Ses mains crispées sur le volant, son torse penché vers l’avant, Alcide grimace sous sa large moustache. À soixante-et-onze ans, il n’aime pas plus conduire en ville qu’avant, surtout l’hiver. Il s’est toujours débrouillé pour l’éviter ; cette fois-ci est une exception. Un cas de force majeure.
C’est le Festival des sens uniques, et il doit redoubler de vigilance. Il se rend chez madame Suzanne, une femme de quelques années sa cadette, fort sympathique, avec qui il a discuté au téléphone à deux reprises pendant la dernière semaine. Cette veuve habite une immense maison en brique brune dans le style cottage anglais, une baraque difficile à manquer. Après avoir dépassé par deux fois le bâtiment sans trouver où se garer, sous la musique entraînante des Colocs qui entonnent « Pis la rue principale a s’appelait St-Cyrille », il perd patience :
— Voyons, maudit baptême de joual vert !
Et c’est là qu’il aperçoit un utilitaire sport libérer un espace à proximité. Soufflant de soulagement, Alcide se précipite pour prendre la place bénie et arrêter le moteur.

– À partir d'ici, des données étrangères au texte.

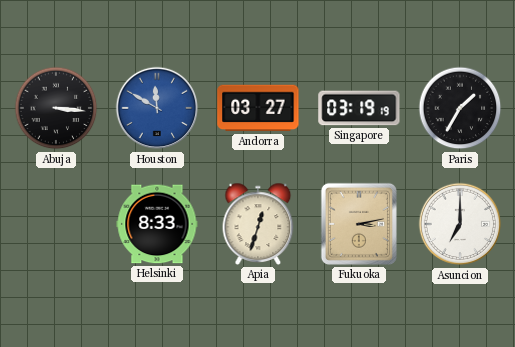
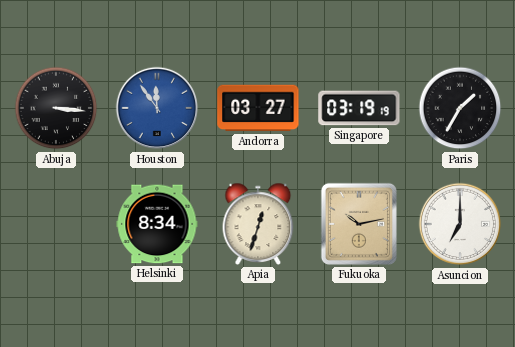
Houston: 11:50 -> 11:54
Helsinki: 8:33 -> 8:34
Fukuoka: 3:13 -> 10:13
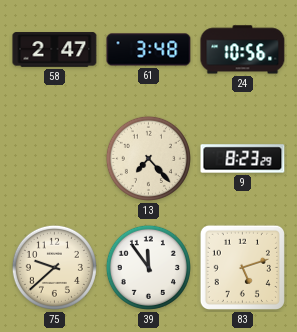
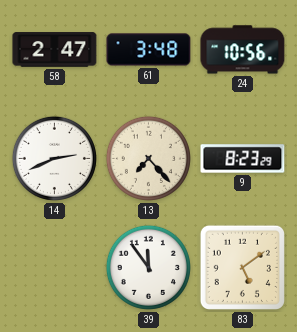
14: none -> 2:41
75: 9:38 -> none
83: 5:12 -> 5:09
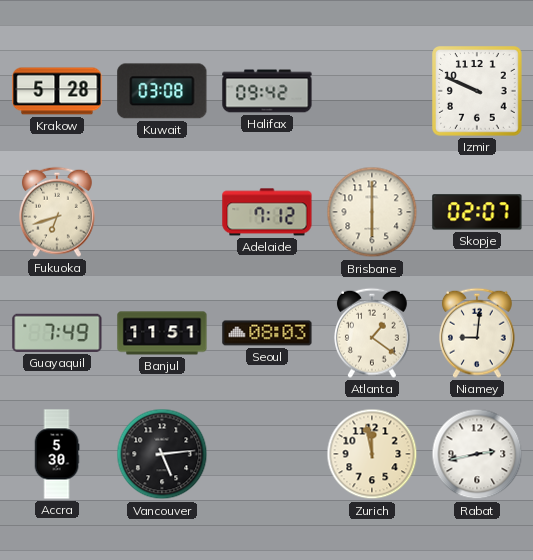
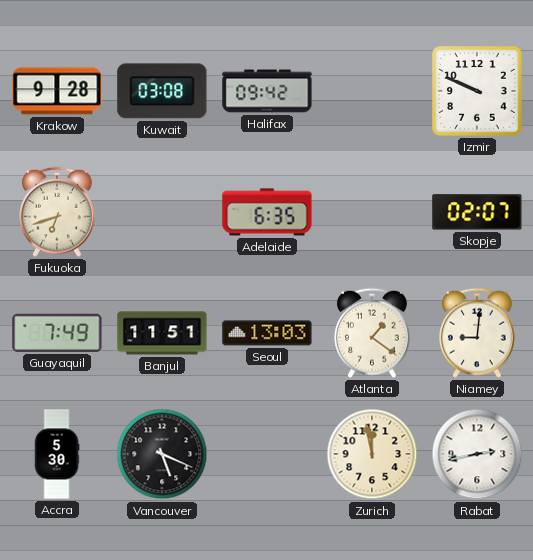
Krakow: 5:28 -> 9:28
Adelaide: 7:12 -> 6:35
Brisbane: 6:00 -> none
Seoul: 08:03 -> 13:03
Vancouver: 5:14 -> 5:19
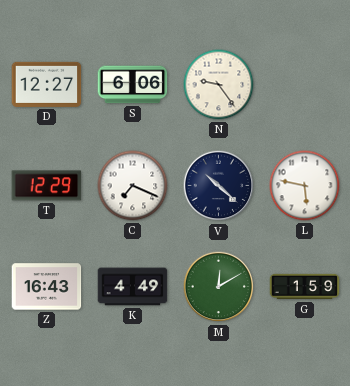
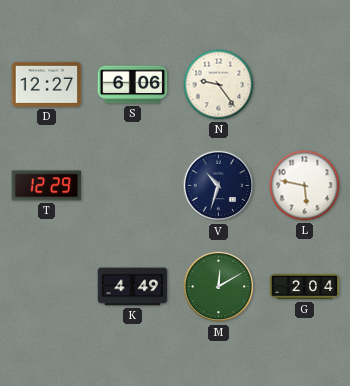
C: 7:19 -> none
V: 10:22 -> 10:33
Z: 16:43 -> none
G: 1:59 -> 2:04
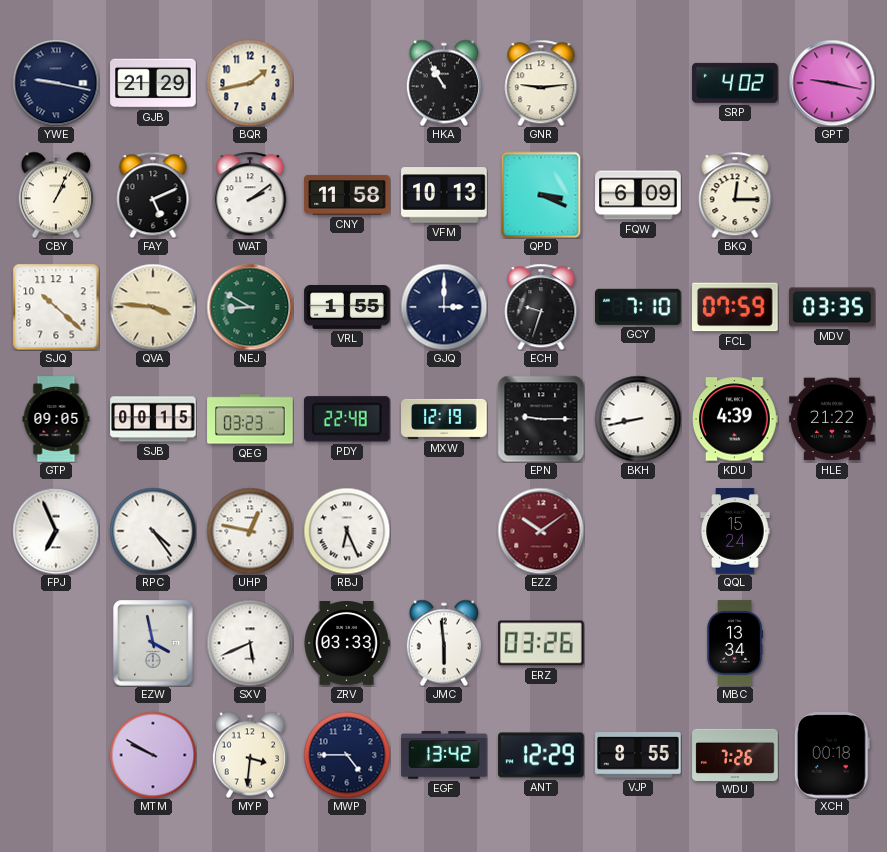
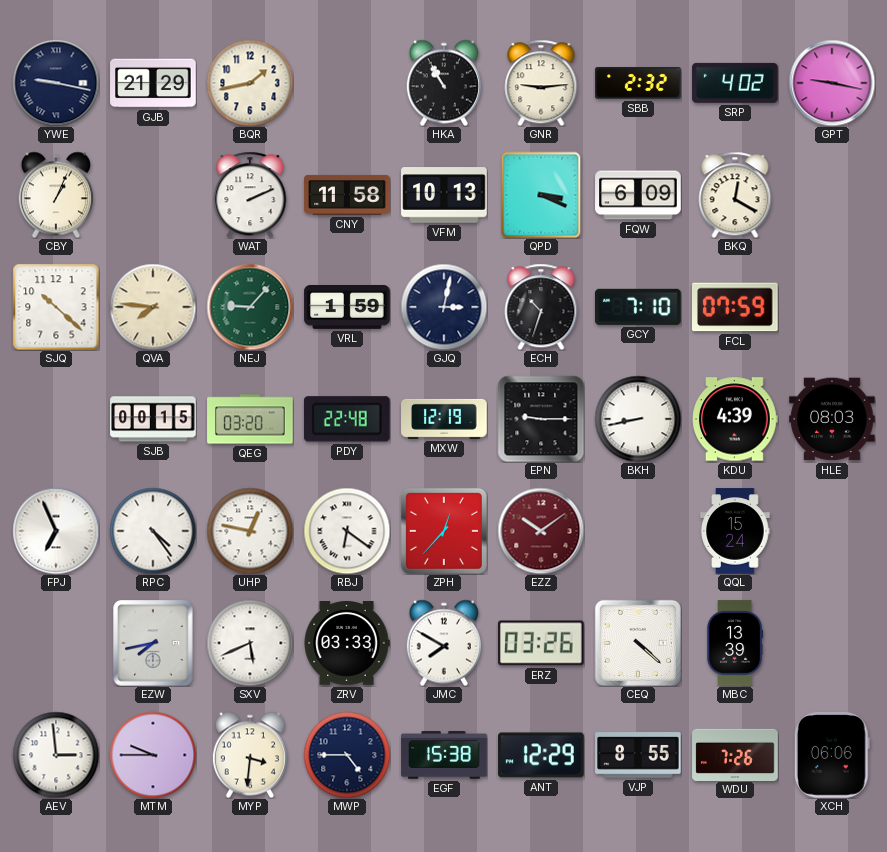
SBB: none -> 2:32
FAY: 5:11 -> none
WAT: 2:09 -> 2:11
BKQ: 12:15 -> 12:20
QVA: 3:46 -> 7:46
NEJ: 8:50 -> 9:07
VRL: 1:55 -> 1:59
GJQ: 3:00 -> 3:02
ECH: 9:33 -> 10:33
MDV: 03:35 -> none
GTP: 09:05 -> none
QEG: 03:23 -> 03:20
HLE: 21:22 -> 08:03
RBJ: 6:26 -> 6:21
ZPH: none -> 12:37
EZW: 3:58 -> 7:43
JMC: 5:59 -> 7:50
CEQ: none -> 4:22
MBC: 13:34 -> 13:39
AEV: none -> 2:59
MTM: 9:50 -> 9:45
EGF: 13:42 -> 15:38
XCH: 00:18 -> 06:06
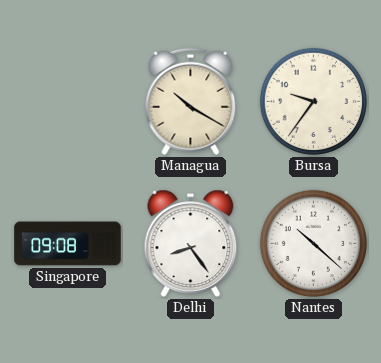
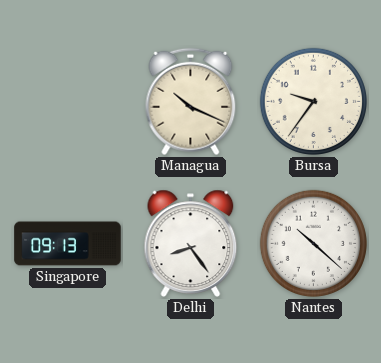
Managua: 10:20 -> 10:19
Singapore: 09:08 -> 09:13
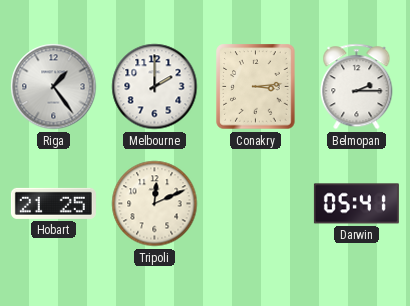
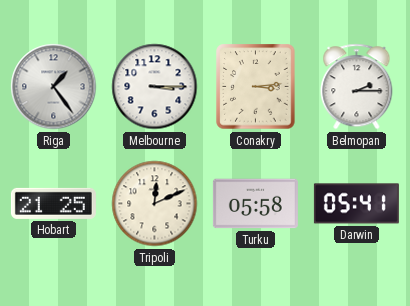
Melbourne: 2:00 -> 3:15
Turku: none -> 05:58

Le tableau de bord indique qu’il a quarante minutes d’avance sur son rendez-vous.
Une demeure chaleureuse et truffée de boiserie l’accueille – de même qu’une jeune fille à lulus, fort polie. Celle-ci le débarrasse de son parka gris et de ses bottines, lui fait enfiler des pantoufles d’intérieur et l’invite à patienter dans un boudoir adjacent.
Une légère odeur de fleur sucrée caresse le nez d’Alcide s’installant confortablement dans un canapé. Admirant un vaisselier imposant sorti d’une autre époque et le tapis épais sous ses pieds, il songe que la dame est fortunée. Heureusement, cela va les aider dans leur objectif commun. Ils ont tous les deux perdu une personne chère : Marie-Michèle Côté-Gagnon. Quoiqu’Alcide l’ait connue sous le nom de « petite Marie »… Sa petite princesse…
Il y a plusieurs semaines, la jeune femme a été assassinée sur son lieu de travail, Game Legacy. Le principal suspect dans cette affaire est Raphaël Roy, concepteur de jeux vidéo, toujours en cavale.
Alcide veut à tout prix venger sa « petite Marie », même si c’est elle qui lui a remodelé le portrait et servi sa propre médecine. Il porte la main gauche à son œil de pirate, frôle le tissu noir recouvrant l’orbite vide. Un simple malentendu qui a mal viré… C’est sa faute, c’est lui qui n’a pas réfléchi plus loin que le bout de son nez, qui a initié, entraîné la petite dans son passe-temps de bourreau – avec le mari de madame Suzanne sur la planche à cuisiner. Il revoit la petite, ses mains ensanglantées, ses avant-bras tailladés dégoulinant sur la victime, la détresse dans sa voix… « Je veux voir ta maudite douleur ! » Avoir su… Elle a chaviré par ma faute…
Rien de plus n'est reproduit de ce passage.